The main floor can be considered the State Floor. The majority of the rooms on this floor are used for official entertaining. The rooms also can be used for day-to-day activities. The Entrance Hall is the main entrance. Flanking the right side is the Georgia Library containing books written by Georgia authors. Flanking the left of the entrance is the guest bedroom, which is the only bedroom on the main floor. Toward the back of the mansion is the Circular Hall with its grand staircase. Located on the right is the State Dining Room and on the left the State sitting room. They are both used for formal state functions. The back center of the entrance hall contains the powder room on the right, Family Dining Room in front, and the Family Sitting Room to the left. The kitchen is in the back corner of the dining room. These are the three rooms used regularly by the family since this is the kitchen of the mansion.

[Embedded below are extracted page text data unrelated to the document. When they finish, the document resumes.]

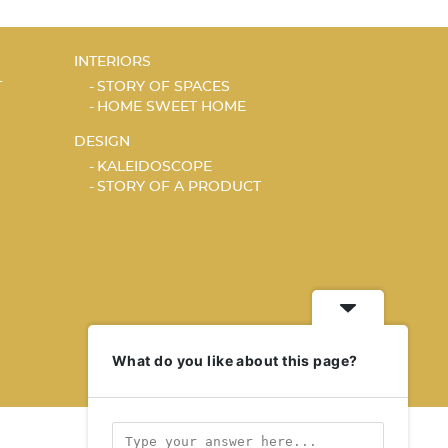
INTERIORS
T
STORY OF SPACES
HOME SWEET HOME
DESIGN
KALEIDOSCOPE
STORY OF A PRODUCT
What do you like about this page?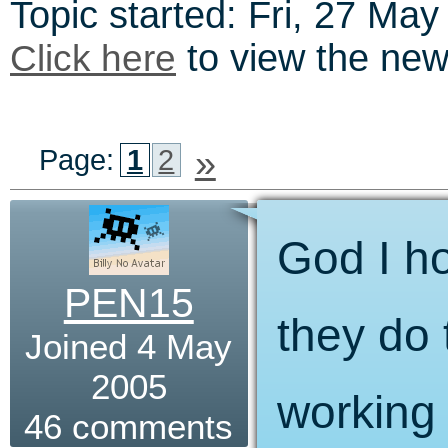
Topic started: Fri, 27 Ma
Click here
to view the news 
»
Page:
1
2
God I h
PEN15
they do t
Joined 4 May
2005
working 
46 comments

The upper floor contains the Governor's private living quarters. This level contains among other features the Governor's Mansion office, first lady's office, and family living room. There are several special bedrooms on this floor. The Presidential Suite with its own sitting room, bedroom, and bath has a commanding view of the front lawn. The Carter Bedroom, named after the former president, Lincoln Bedroom, and a couple of other bedrooms are also on this level.

===Furnishings===
All of the furnishings in the house are considered to be museum quality and make up one of the finest Federal period collections in the United States. These furnishings were acquired by a 70-member fine arts committee while the Mansion was being constructed. It is a permanent collection and belongs to the state of Georgia. It does not change from one administration to the next.

==Public tours==
Lester and Virginia Maddox, the first residents of the mansion, set a precedent of opening the mansion to the public for regularly scheduled tours, and that tradition has continued through today. Tours are conducted throughout the year on Tuesdays, Wednesdays and Thursdays between 10:00 a.m. and 11:30 a.m. Reservations are needed for groups of 10 or more. There is no charge.

==Previous mansions==

Georgia has had three official mansions and one unofficial mansion in two different cities:

- The first Executive Mansion (1838–1868) is located in Milledgeville. Now known as the "Old Governor's Mansion", it is a museum and open for public tours.
- The state capital was moved from Milledgeville to Atlanta in 1868 and the first gubernatorial residence was unofficial, a three-story building on the east side of Peachtree Street, between Ellis and Baker streets, owned by Charles Larenden.
- In 1870, the first official mansion in Atlanta was purchased from John H. James at Cain (now Andrew Young Intl. Blvd.) and Peachtree and its first occupant was Rufus Bullock. Seventeen governors occupied this large Victorian home until Governor Dorsey vacated the increasingly rundown building for his summer home near the Atlanta Water Works in 1921. The old James home was demolished in 1923 and the Henry Grady Hotel was later built on that site, which is now occupied by the Westin Peachtree Plaza.
- In 1925, the state acquired the granite mansion and estate of Edwin Ansley, located at The Prado in Ansley Park. The estate housed 11 governors before it was vacated and demolished in 1968.